Babel: An Arcane History Review

Imagine a world where the Industrial Revolution is side-tracked by the discovery of magic. And I don’t mean just any magic. This magic is derived from the connections between languages. Take a word in Mandarin and find its magically paired equivalent in Mongolian, Tamil, or English, and pow! Magic.

Such is the world of R.F. Kuang’s Babel: An Arcane History, or On the Necessity of Violence. And while I may have a soft spot for old-timey, unwieldy titles, it’s the rest of the book that won me over.

Don’t let the art fool you… For many reasons, this ain’t Hogwarts.

The book follows Robin Swift, a Cantonese orphan adopted by a cold and distant professor at Oxford University in the early 1830’s. Robin is trained from a young age to be a translator at Babel, Oxford’s Translation department. In a world ruled by language magic, Babel is the cornerstone of the British Empire, with all the perks and ethical baggage you might imagine.

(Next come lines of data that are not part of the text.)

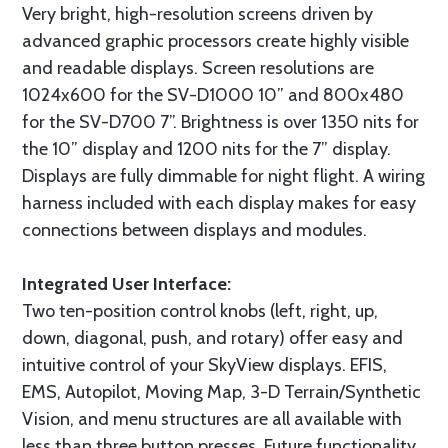
Very bright, high-resolution screens driven by
advanced graphic processors create highly visible
and readable displays. Screen resolutions are
1024x600 for the SV-D1000 10” and 800x480
for the SV-D700 7”. Brightness is over 1350 nits for
the 10” display and 1200 nits for the 7” display.
Displays are fully dimmable for night flight. A wiring
harness included with each display makes for easy
connections between displays and modules.
Integrated User Interface:
Two ten-position control knobs (left, right, up,
down, diagonal, push, and rotary) offer easy and
intuitive control of your SkyView displays. EFIS,
EMS, Autopilot, Moving Map, 3-D Terrain/Synthetic
Vision, and menu structures are all available with
less than three button presses. Future functionality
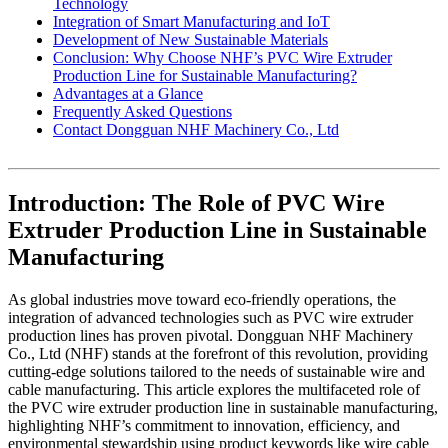
Technology
Integration of Smart Manufacturing and IoT
Development of New Sustainable Materials
Conclusion: Why Choose NHF’s PVC Wire Extruder
Production Line for Sustainable Manufacturing?
Advantages at a Glance
Frequently Asked Questions
Contact Dongguan NHF Machinery Co., Ltd
Introduction: The Role of PVC Wire
Extruder Production Line in Sustainable
Manufacturing
As global industries move toward eco-friendly operations, the
integration of advanced technologies such as PVC wire extruder
production lines has proven pivotal. Dongguan NHF Machinery
Co., Ltd (NHF) stands at the forefront of this revolution, providing
cutting-edge solutions tailored to the needs of sustainable wire and
cable manufacturing. This article explores the multifaceted role of
the PVC wire extruder production line in sustainable manufacturing,
highlighting NHF’s commitment to innovation, efficiency, and
environmental stewardship using product keywords like wire cable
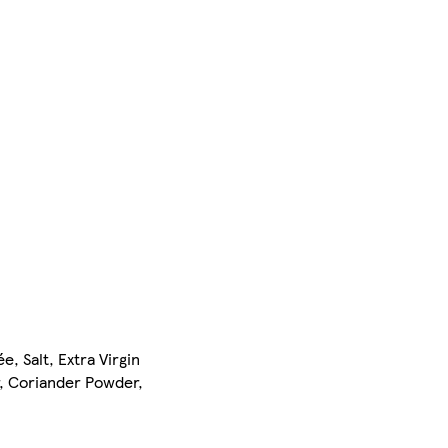
, Salt, Extra Virgin
r, Coriander Powder,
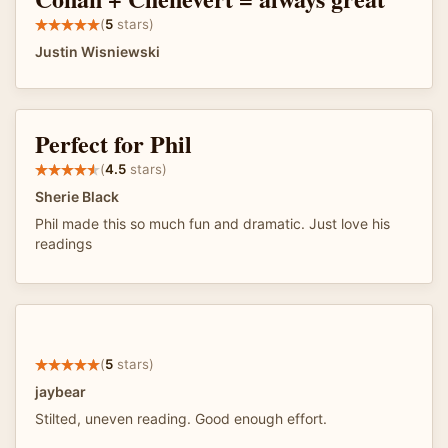
(
5
stars)
Justin Wisniewski
Perfect for Phil
(
4.5
stars)
Sherie Black
Phil made this so much fun and dramatic. Just love his
readings
(
5
stars)
jaybear
Stilted, uneven reading. Good enough effort.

At Oxford, Robin meets his cohort and closest friends: Ramy, Victoire, and Lettie, from Calcutta, Haiti, and England respectively. He also meets a familiar stranger and thief named Griffin, who introduces him to a world of crime and rebellion under Babel’s proverbial nose.

I loved this book, and I wish I had it back when I was explaining to AP Lit students what Post-Colonial Literary Theory was. The heart of this book is about how colonizers impact the colonized. By basing the magic system on language, Kuang moves beyond the economics of imperialism and into a deeper conversation about culture; language, after all, is a pure expression of culture. Robin and his friends have to deal with assimilation in a society that will never really accept them, their heritages being peddled as commodities, and navigating the “gifts” of a colonizer paid for with blood.

That sounds very dreary, and it often is. But the book approaches these ideas in fun and interesting ways. There are heists and explosions and daring escapes. And throughout the story, we’re grounded by Robin and his friends, and the memory of a short, uncomplicated time in which their friendship feels safe from the concerns of geopolitics and power.

I believe that when it comes to reviewing books, ratings need to be given on the basis of whether a book achieves its goals. Babel is thoughtful and thrilling; it’s personal and universal. And while I had some reservations about “the necessity of violence,” it makes a damn strong case for it. 4.8 silver bars out of 5.